YOUR INSTRUCTIONS
The data must be reproduced verbatim; images are to be omitted.

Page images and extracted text
****************
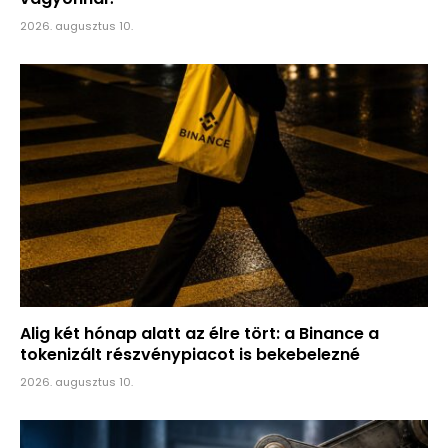
2026. augusztus 10.
Alig két hónap alatt az élre tört: a Binance a
tokenizált részvénypiacot is bekebelezné
2026. augusztus 10.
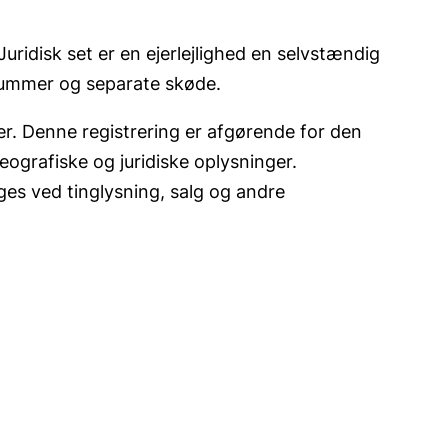
Juridisk set er en ejerlejlighed en selvstændig
elnummer og separate skøde.
ster. Denne registrering er afgørende for den
geografiske og juridiske oplysninger.
uges ved tinglysning, salg og andre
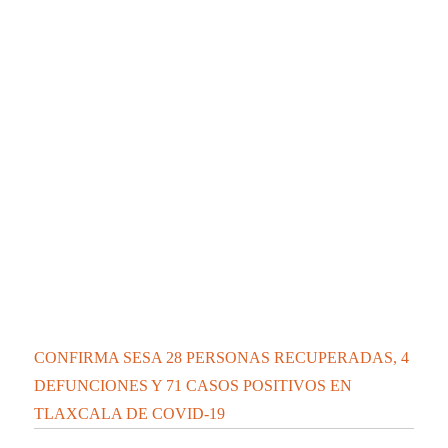
CONFIRMA SESA 28 PERSONAS RECUPERADAS, 4
DEFUNCIONES Y 71 CASOS POSITIVOS EN
TLAXCALA DE COVID-19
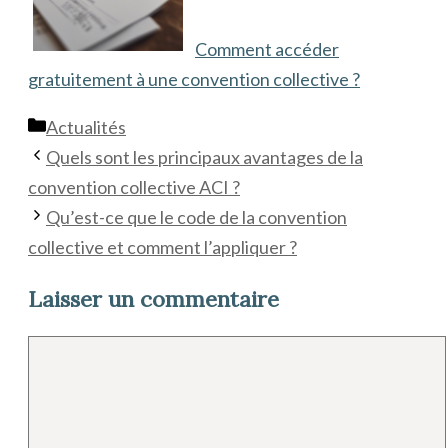
Comment accéder
gratuitement à une convention collective ?
Catégories
Actualités
Quels sont les principaux avantages de la
convention collective ACI ?
Qu’est-ce que le code de la convention
collective et comment l’appliquer ?
Laisser un commentaire
Commentaire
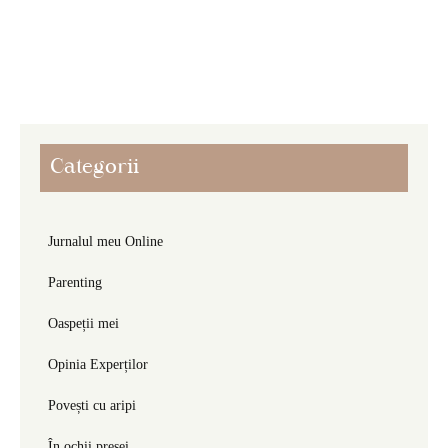
Categorii
Jurnalul meu Online
Parenting
Oaspeții mei
Opinia Experților
Povești cu aripi
În ochii presei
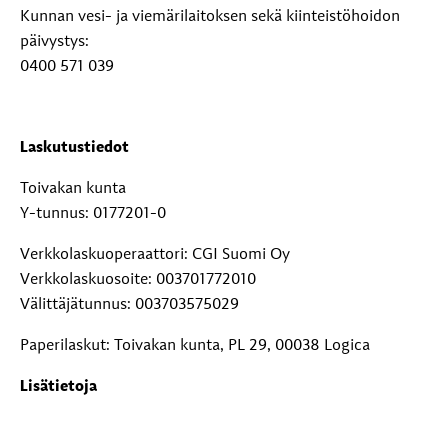
Kunnan vesi- ja viemärilaitoksen sekä kiinteistöhoidon
päivystys:
0400 571 039
Laskutustiedot
Toivakan kunta
Y-tunnus: 0177201-0
Verkkolaskuoperaattori: CGI Suomi Oy
Verkkolaskuosoite: 003701772010
Välittäjätunnus: 003703575029
Paperilaskut: Toivakan kunta, PL 29, 00038 Logica
Lisätietoja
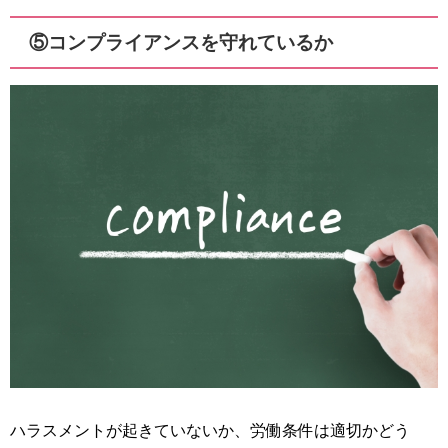
⑤コンプライアンスを守れているか
ハラスメントが起きていないか、労働条件は適切かどう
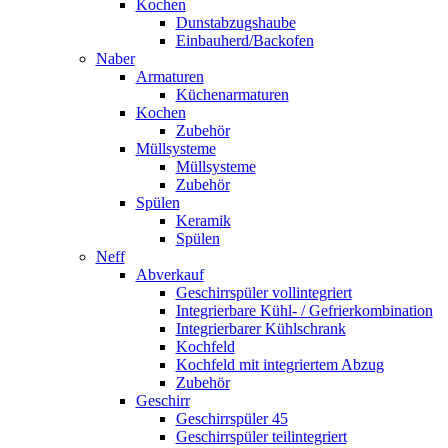
Kochen
Dunstabzugshaube
Einbauherd/Backofen
Naber
Armaturen
Küchenarmaturen
Kochen
Zubehör
Müllsysteme
Müllsysteme
Zubehör
Spülen
Keramik
Spülen
Neff
Abverkauf
Geschirrspüler vollintegriert
Integrierbare Kühl- / Gefrierkombination
Integrierbarer Kühlschrank
Kochfeld
Kochfeld mit integriertem Abzug
Zubehör
Geschirr
Geschirrspüler 45
Geschirrspüler teilintegriert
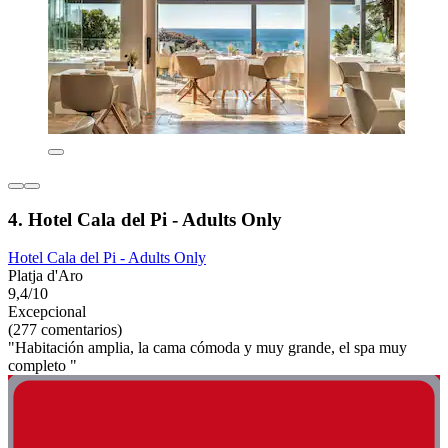
4. Hotel Cala del Pi - Adults Only
Hotel Cala del Pi - Adults Only
Platja d'Aro
9,4/10
Excepcional
(277 comentarios)
"Habitación amplia, la cama cómoda y muy grande, el spa muy
completo "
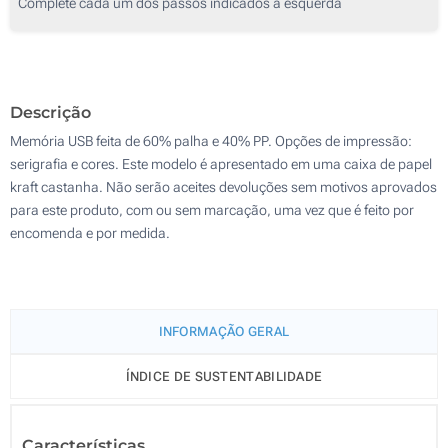
Complete cada um dos passos indicados à esquerda
Serigrafia a 4 Cores
1000
Impressão Digital
2000
Impressão Digital
Sem marcação
Descrição
Atualizar
Outra :
Sem marcação
Memória USB feita de 60% palha e 40% PP. Opções de impressão:
serigrafia e cores. Este modelo é apresentado em uma caixa de papel
kraft castanha. Não serão aceites devoluções sem motivos aprovados
para este produto, com ou sem marcação, uma vez que é feito por
encomenda e por medida.
INFORMAÇÃO GERAL
ÍNDICE DE SUSTENTABILIDADE
Características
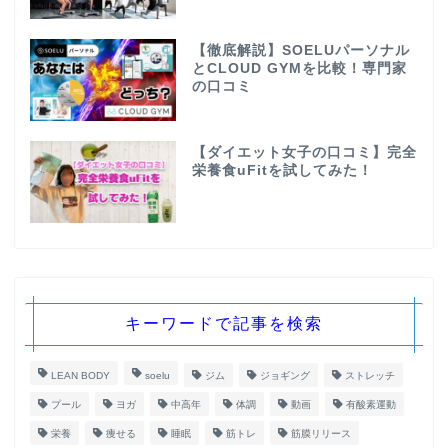
【徹底解説】SOELUパーソナル
とCLOUD GYMを比較！専門家
の口コミ
【ダイエット女子の口コミ】完全
栄養食uFitを試してみた！
キーワードで記事を検索
LEAN BODY
soelu
ジム
ジョギング
ストレッチ
プール
ヨガ
中高年
体調
動画
有酸素運動
栄養
痩せる
睡眠
筋トレ
筋膜リリース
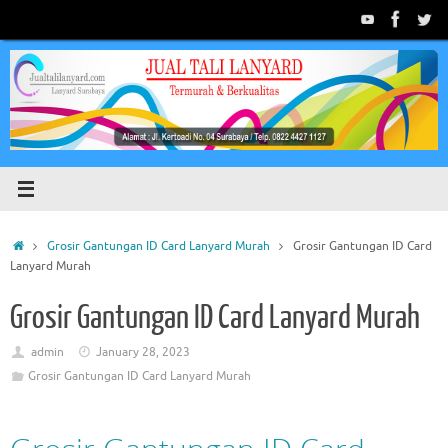
Skip
to
content
Home
Grosir Gantungan ID Card Lanyard Murah
Grosir Gantungan ID Card
Lanyard Murah
Grosir Gantungan ID Card Lanyard Murah
admin
January 28, 2023
Grosir Gantungan ID Card Lanyard Murah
****************
SOLUTION TO THE PROBLEM
2026. augusztus 10.
Alig két hónap alatt az élre tört: a Binance a
tokenizált részvénypiacot is bekebelezné
2026. augusztus 10.
Juridisk set er en ejerlejlighed en selvstændig
elnummer og separate skøde.
ster. Denne registrering er afgørende for den
geografiske og juridiske oplysninger.
uges ved tinglysning, salg og andre
CONFIRMA SESA 28 PERSONAS RECUPERADAS, 4
DEFUNCIONES Y 71 CASOS POSITIVOS EN
TLAXCALA DE COVID-19
Comment accéder
gratuitement à une convention collective ?
Catégories
Actualités
Quels sont les principaux avantages de la
convention collective ACI ?
Qu’est-ce que le code de la convention
collective et comment l’appliquer ?
Laisser un commentaire
Commentaire
Categorii
Jurnalul meu Online
Parenting
Oaspeții mei
Opinia Experților
Povești cu aripi
În ochii presei
Kunnan vesi- ja viemärilaitoksen sekä kiinteistöhoidon
päivystys:
0400 571 039
Laskutustiedot
Toivakan kunta
Y-tunnus: 0177201-0
Verkkolaskuoperaattori: CGI Suomi Oy
Verkkolaskuosoite: 003701772010
Välittäjätunnus: 003703575029
Paperilaskut: Toivakan kunta, PL 29, 00038 Logica
Lisätietoja
⑤コンプライアンスを守れているか
ハラスメントが起きていないか、労働条件は適切かどう
Kochen
Dunstabzugshaube
Einbauherd/Backofen
Naber
Armaturen
Küchenarmaturen
Kochen
Zubehör
Müllsysteme
Müllsysteme
Zubehör
Spülen
Keramik
Spülen
Neff
Abverkauf
Geschirrspüler vollintegriert
Integrierbare Kühl- / Gefrierkombination
Integrierbarer Kühlschrank
Kochfeld
Kochfeld mit integriertem Abzug
Zubehör
Geschirr
Geschirrspüler 45
Geschirrspüler teilintegriert
4. Hotel Cala del Pi - Adults Only
Hotel Cala del Pi - Adults Only
Platja d'Aro
9,4/10
Excepcional
(277 comentarios)
"Habitación amplia, la cama cómoda y muy grande, el spa muy
completo "
Complete cada um dos passos indicados à esquerda
Serigrafia a 4 Cores
1000
Impressão Digital
2000
Impressão Digital
Sem marcação
Descrição
Atualizar
Outra :
Sem marcação
Memória USB feita de 60% palha e 40% PP. Opções de impressão:
serigrafia e cores. Este modelo é apresentado em uma caixa de papel
kraft castanha. Não serão aceites devoluções sem motivos aprovados
para este produto, com ou sem marcação, uma vez que é feito por
encomenda e por medida.
INFORMAÇÃO GERAL
ÍNDICE DE SUSTENTABILIDADE
Características
【徹底解説】SOELUパーソナル
とCLOUD GYMを比較！専門家
の口コミ
【ダイエット女子の口コミ】完全
栄養食uFitを試してみた！
キーワードで記事を検索
LEAN BODY
soelu
ジム
ジョギング
ストレッチ
プール
ヨガ
中高年
体調
動画
有酸素運動
栄養
痩せる
睡眠
筋トレ
筋膜リリース
Skip
to
content
Home
Grosir Gantungan ID Card Lanyard Murah
Grosir Gantungan ID Card
Lanyard Murah
Grosir Gantungan ID Card Lanyard Murah
admin
January 28, 2023
Grosir Gantungan ID Card Lanyard Murah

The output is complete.